The mental model is a data pipeline: load -> validate -> transform -> summarize -> persist. Each stage is a pure function (except I/O at the edges). This separation means you can test the transform and summarize logic without touching the filesystem, and you can swap the input format (CSV, JSON, database) without changing the core logic.

The key engineering constraint is reproducibility. The run_id parameter creates traceability: you can tell which invocation produced which output. The deterministic functions mean two runs with the same input produce the same output (except for the timestamp). This is essential for benchmarking, where you need to compare runs before and after an optimization.

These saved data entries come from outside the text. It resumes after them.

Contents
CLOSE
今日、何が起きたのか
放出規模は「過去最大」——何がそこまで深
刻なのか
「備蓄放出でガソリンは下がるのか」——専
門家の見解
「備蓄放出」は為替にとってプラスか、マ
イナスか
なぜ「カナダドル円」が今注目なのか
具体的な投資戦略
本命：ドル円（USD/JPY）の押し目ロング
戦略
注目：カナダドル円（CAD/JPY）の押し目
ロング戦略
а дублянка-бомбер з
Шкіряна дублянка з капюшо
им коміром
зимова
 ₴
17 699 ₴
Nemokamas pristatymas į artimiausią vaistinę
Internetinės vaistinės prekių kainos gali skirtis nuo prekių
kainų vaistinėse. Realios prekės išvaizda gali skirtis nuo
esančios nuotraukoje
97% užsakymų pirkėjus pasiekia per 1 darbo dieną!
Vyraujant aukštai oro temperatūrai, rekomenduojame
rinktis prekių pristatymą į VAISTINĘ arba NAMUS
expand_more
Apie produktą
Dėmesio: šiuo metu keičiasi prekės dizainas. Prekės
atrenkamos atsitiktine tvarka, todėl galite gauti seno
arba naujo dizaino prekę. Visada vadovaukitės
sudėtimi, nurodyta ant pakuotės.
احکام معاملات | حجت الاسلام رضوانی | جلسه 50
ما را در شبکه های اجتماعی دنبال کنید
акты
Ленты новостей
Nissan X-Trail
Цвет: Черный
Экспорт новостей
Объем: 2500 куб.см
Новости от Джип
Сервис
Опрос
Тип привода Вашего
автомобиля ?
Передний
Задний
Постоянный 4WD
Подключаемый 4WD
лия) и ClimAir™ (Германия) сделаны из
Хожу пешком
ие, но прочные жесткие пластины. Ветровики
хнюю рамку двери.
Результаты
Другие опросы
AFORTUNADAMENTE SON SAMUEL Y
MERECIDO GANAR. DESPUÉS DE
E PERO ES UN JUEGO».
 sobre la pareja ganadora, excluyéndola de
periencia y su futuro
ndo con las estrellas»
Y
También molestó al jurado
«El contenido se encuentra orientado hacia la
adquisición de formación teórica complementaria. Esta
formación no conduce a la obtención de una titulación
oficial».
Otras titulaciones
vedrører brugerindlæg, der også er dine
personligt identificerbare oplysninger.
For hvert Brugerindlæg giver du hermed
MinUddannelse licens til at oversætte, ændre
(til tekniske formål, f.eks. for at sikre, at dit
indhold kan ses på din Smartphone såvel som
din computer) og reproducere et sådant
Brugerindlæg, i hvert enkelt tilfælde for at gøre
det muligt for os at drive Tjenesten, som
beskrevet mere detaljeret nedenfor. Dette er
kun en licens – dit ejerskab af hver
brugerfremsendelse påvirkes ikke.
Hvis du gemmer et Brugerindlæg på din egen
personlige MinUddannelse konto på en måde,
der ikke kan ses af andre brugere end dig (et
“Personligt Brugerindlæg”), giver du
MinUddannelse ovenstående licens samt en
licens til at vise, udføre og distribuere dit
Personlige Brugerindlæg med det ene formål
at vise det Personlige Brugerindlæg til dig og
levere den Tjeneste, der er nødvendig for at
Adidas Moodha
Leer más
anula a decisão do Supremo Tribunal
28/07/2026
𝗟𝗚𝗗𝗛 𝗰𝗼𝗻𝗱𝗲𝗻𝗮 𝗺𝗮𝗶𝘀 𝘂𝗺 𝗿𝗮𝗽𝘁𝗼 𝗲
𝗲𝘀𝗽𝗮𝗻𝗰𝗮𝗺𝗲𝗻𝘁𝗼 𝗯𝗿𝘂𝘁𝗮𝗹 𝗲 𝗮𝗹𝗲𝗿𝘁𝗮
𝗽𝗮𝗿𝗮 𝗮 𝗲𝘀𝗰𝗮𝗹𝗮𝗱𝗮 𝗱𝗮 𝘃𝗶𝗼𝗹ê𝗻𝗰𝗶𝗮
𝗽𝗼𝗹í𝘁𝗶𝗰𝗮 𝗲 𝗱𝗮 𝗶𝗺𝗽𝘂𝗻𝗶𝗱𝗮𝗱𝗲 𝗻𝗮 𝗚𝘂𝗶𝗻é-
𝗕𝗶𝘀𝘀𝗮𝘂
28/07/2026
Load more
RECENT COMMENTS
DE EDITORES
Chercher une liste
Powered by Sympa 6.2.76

Step 1: Parse CLI Arguments¶

What to do: Write parse_args() using argparse with three arguments: --input (required path to input data), --output (required path to output JSON), and --run-id (optional identifier, defaults to "manual-run").

Why: CLI arguments make the script composable. Instead of hardcoding paths, you can run python project.py --input data/sample_input.txt --output data/output_summary.json --run-id smoke-check and get deterministic, traceable results. The run-id supports automation: a CI pipeline can pass a build number, a benchmark suite can pass a version tag.

def parse_args() -> argparse.Namespace:
    parser = argparse.ArgumentParser(description="Algorithms and Complexity Lab")
    parser.add_argument("--input", required=True, help="Path to input text data")
    parser.add_argument("--output", required=True, help="Path to output JSON summary")
    parser.add_argument("--run-id", default="manual-run", help="Optional run identifier")
    return parser.parse_args()

Both --input and --output are required=True. This is intentional -- the script should fail immediately if the caller forgets to specify where to read from or write to, rather than silently using a default that might not exist.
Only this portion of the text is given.